Coppi logró culminar su magna obra con 147 kilómetros de escapada en solitario.Ya en las pedanías milanesas, Fausto ya estaba al frente.
Turchino ese punto celebre de la Milán-San Remo es un paso de no más de 50 metros, oscuro y perentorio, el momento de dejar atrás el interior y empezar a atisbar el azul Mediterráneo.
Ese día vio la luz, la primavera que vino con Fausto Coppi, cargada a sus espaldas. Una multitud lo aclamaba. “Habemus Campeonnissimo”.
Una vez cruzada la meta de San Remo, Bartali se mostraba abatido, se sabía en retirada ante el nuevo fenómeno surgido de las cenizas de la conflagración mundial. Emergía sin embargo una legendaria rivalidad que fue llevada a todos los campos.
Coppi era el hombre moderno, libre pensador, estiloso, adscrito a los avances de la dietética y del entrenamiento científico.
Gino fue “el piadoso”, el campeón monacal en una Italia que necesita estímulos.
Un ser humano excepcional que jugó a ser héroe, anónimo durante mucho tiempo, en la guerra. Coppi era díscolo.

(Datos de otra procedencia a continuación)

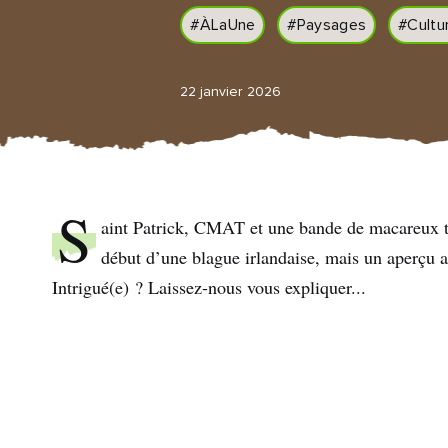
#ÀLaUne
#Paysages
#Cultu
22 janvier 2026
S
aint Patrick, CMAT et une bande de macareux t
début d’une blague irlandaise, mais un aperçu al
Intrigué(e) ? Laissez-nous vous expliquer...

Dejaba a Bruna y su domicilio conyugal para irse con la conocida como “Dama Blanca”.
Bartali, el feligrés, icono de la Italia puritana y férrea, incluso rechazó besar a la miss Josephine Baker, en la salida del Tour de 1938 en París por estar comprometido.
Pero las exhibiciones de Coppi tenían “truco”.

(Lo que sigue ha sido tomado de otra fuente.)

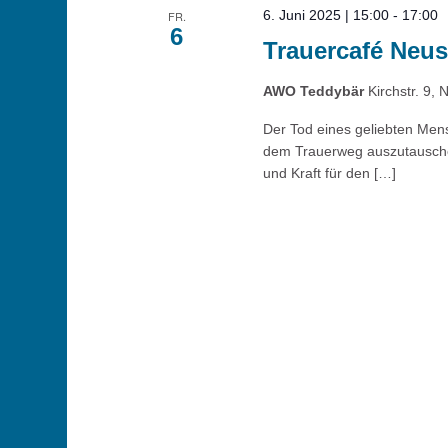
6. Juni 2025 | 15:00
-
17:00
FR.
6
Trauercafé Neus
AWO Teddybär
Kirchstr. 9, 
Der Tod eines geliebten Mens
dem Trauerweg auszutauschen 
und Kraft für den […]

Trabajaba con un masajista ciego que le seguía por doquier.
Con él Coppi revolucionó el concepto de optimización en el ciclismo. Sacó partido y punta a todo aquello que los grandes anteriores habían omitido. Su esfuerzo y sacrificios serían pasto de técnicas inusitadas hasta entonces.
Coppi resultó la Primavera del ciclismo, tal cual.
El punto de inflexión.
Nada fue igual tras él.
Pero Coppi no se entiende sin Bartali.
Entre ambos ganaron ocho Giros y cuatro Tours.
Su pique les llevó a autoeliminarse ante la incredulidad de los rivales en el Mundial de 1949.
Incluso Bartali llegó a pensar que las pócimas de Coppi le daban un poder sobrenatural.
Dijo: “Miraré todo lo que me parezca sospechoso. Todos los frascos, todas las pomadas, todas las botellas. Se los daré a un amigo farmacéutico”.
Hay que cosas que desde entonces no han cambiado, la sospecha, la mirada de reojo al de al lado, eso tan latino que han adoptado todas las familias y apellidos del ciclismo.